On May 11, the government issued Supreme Decree 3174, which eliminates the 30 boliviano ($4.38) fee associated with the medical certificate patients need to excuse their absences from work due to illness. While the government justified this action by stating that it would “further the goal of providing quality medical care to all Bolivians,” the president of the Medical Association claimed it was “punishment” for the April 20 strike and the association’s general opposition to the government. On May 17, doctors in the public and private medical sectors went on a 48-hour strike to protest Decree 3174 and the Law of Free Association.

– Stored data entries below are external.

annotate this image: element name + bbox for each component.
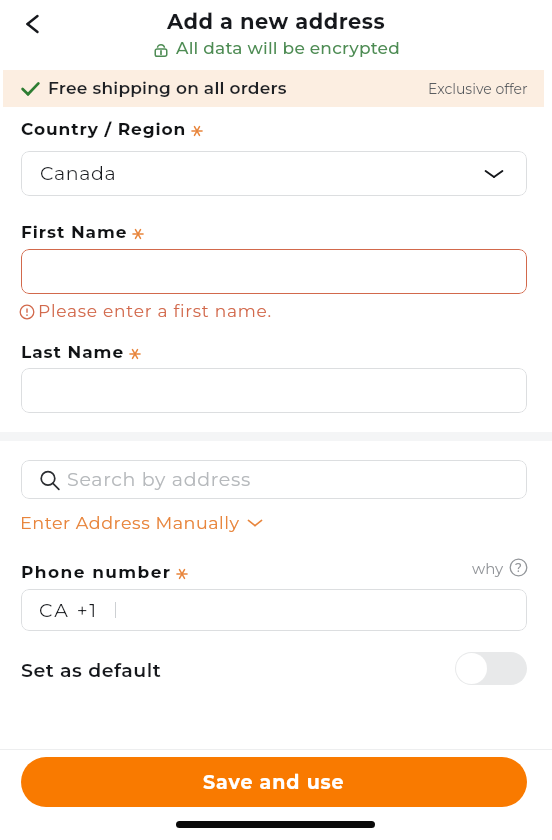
staticText: Canada xyxy=(40,162,117,185)
staticText: Search by address xyxy=(67,468,251,491)
staticText: Add a new address xyxy=(167,9,386,35)
button[interactable]: Why we need your phone number xyxy=(0,558,528,577)
button[interactable]: Canada xyxy=(21,151,527,196)
button[interactable]: Search by address xyxy=(21,460,527,499)
staticText: Country / Region xyxy=(21,119,187,140)
staticText: Last Name xyxy=(21,342,125,363)
staticText: Free shipping on all orders xyxy=(48,78,287,99)
staticText: CA +1 xyxy=(39,599,99,622)
staticText: ? xyxy=(515,560,522,575)
button[interactable] xyxy=(21,368,527,413)
staticText: Save and use xyxy=(203,771,345,794)
staticText: Exclusive offer xyxy=(428,80,528,97)
staticText: Phone number xyxy=(21,562,172,583)
staticText: Set as default xyxy=(21,659,162,682)
button[interactable]: Enter Address Manually xyxy=(20,512,263,533)
button[interactable]: CA +1 xyxy=(21,589,527,631)
button[interactable]: Set as default xyxy=(455,652,527,685)
button[interactable] xyxy=(21,249,527,294)
staticText: Please enter a first name. xyxy=(38,301,272,322)
staticText: Enter Address Manually xyxy=(20,512,240,533)
staticText: why xyxy=(472,559,504,577)
staticText: All data will be encrypted xyxy=(176,38,400,59)
button[interactable]: Back xyxy=(15,8,47,40)
button[interactable]: Save and use xyxy=(21,757,527,807)
staticText: First Name xyxy=(21,222,128,243)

On May 18, the human rights ombudsman introduced a “Popular Action” in the La Paz Departmental Justice Tribunal, arguing the actions of the doctors violated the human rights of their patients. In response, the Medical Association announced a plan to conduct a 72-hour strike. On May 29, the tribunal ruled that the doctors were prohibited from suspending health services to carry out this strike, leading the doctors’ to suspend the strike.

FREEDOM OF ASSOCIATION

The constitution provides for freedom of association, but the government did not respect this right. NGOs continued to be targets of government officials, including the president, vice president, and government ministers, if they operated in a manner perceived as adversarial to the government. Some NGOs alleged that government registration mechanisms were purposefully stringent in order to deter an active civil society.

See the Department of State’s International Religious Freedom Report at www.state.gov/religiousfreedomreport/.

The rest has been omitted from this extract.